According to a new study from Oregon State University (OSU), the smallest size could have important consequences for the health and reproductive success of affected whalesand also raises alarm bells about the state of the food web in which they coexist, the researchers say.
“This could be an early warning sign that the abundance of this population is starting to decline, or is unhealthy,” he said. it’s a statement KC Bierlich, co-author of the study and associate professor at the OSU Marine Mammal Institute. “And whales are considered sentinels of the ecosystem, so if the whale population is not doing well, That could say a lot about the environment itself.”
The study, published in Global Change Biology, analyzed the Pacific Coast Feeding Group (PCFG), a small subset of about 200 gray whales within the larger Eastern North Pacific (ENP) population of about 14,500. This subgroup stays closer to the Oregon coast and feeds in warmer, shallower waters than the Arctic seas, where the bulk of the gray whale population spends most of the year.
Recent OSU studies have shown that whales in this subgroup are smaller and have overall poorer body condition than their ENP counterparts. The current study reveals that they have been shrinking in recent decades.
The Marine Mammal Institute’s Geospatial Ecology of Marine Megafauna (GEMM) Laboratory has been studying this subgroup of gray whales since 2016, including flying drones over the whales to measure their size. Using images of 130 individual whales with known or estimated ages between 2016 and 2022, the researchers determined that an adult gray whale born in 2020 is expected to reach an adult body length 1.65 meters shorter than a gray whale born before 2000. For PCFG gray whales that grow to be between 13 and 14 meters long at full maturity, that represents a loss of more than 13% of its total length.
If the same trend occurred in humans, that would be like the average American woman’s height dropping from 1.53 to 1.40 over the course of 20 years.
“In general, size is critical for animals,” said Enrico Pirotta, lead author of the study and a researcher at the University of St. Andrews in Scotland. “It affects their behavior, their physiology, their life history and it has cascading effects for the animals and for the community they are a part of.
Whales that are smaller at weaning age may be unable to cope with the uncertainty that comes with being newly independent, which can affect survival rates, Pirotta said.
For adult gray whales, one of the biggest concerns is reproductive success. “Being smaller, there are questions about how effectively these PCFG gray whales can store and allocate energy to grow and maintain their health. It is important to know if they can allocate enough energy to reproduction and maintain population growth,” Bierlich said.
Scars on PCFG whales from boat strikes and entanglements in fishing gear also worry the team that a smaller body size with lower energy reserves may make whales less resistant to injury.
The study also examined patterns of the ocean environment that likely regulate food availability for these gray whales off the Pacific coast by tracking “upwelling” and “relaxation” cycles in the ocean.

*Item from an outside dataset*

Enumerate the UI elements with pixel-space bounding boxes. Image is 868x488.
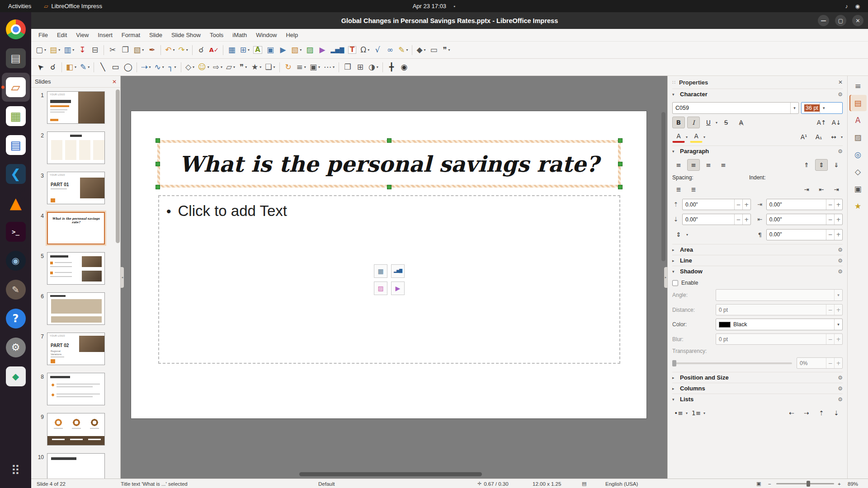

Upwelling carries nutrients from deeper to shallower regions, while periods of relaxation allow those nutrients to remain in shallower areas where light allows plankton and other tiny organisms to grow. including the prey of gray whales.
“Without a balance between upwelling and relaxation, the ecosystem may not be able to produce enough prey to support the large size of these gray whales,” said co-author Leigh Torres, associate professor and director of the GEMM Laboratory at OSU.
The data shows that the size of the whales decreased simultaneously with changes in the balance between upwelling and relaxation, Pirotta said.
“We haven’t looked specifically at how climate change is affecting these patterns, but in general we know that climate change is affecting the oceanography of the Northeast Pacific through changes in wind patterns and water temperatures,” he said. “And these factors and others affect the dynamics of upwelling and relaxation in the area.”
Now that they know that gray whales’ body size is decreasing, researchers say they have many new questions about the consequences of that decline in current and the factors that might be contributing to it.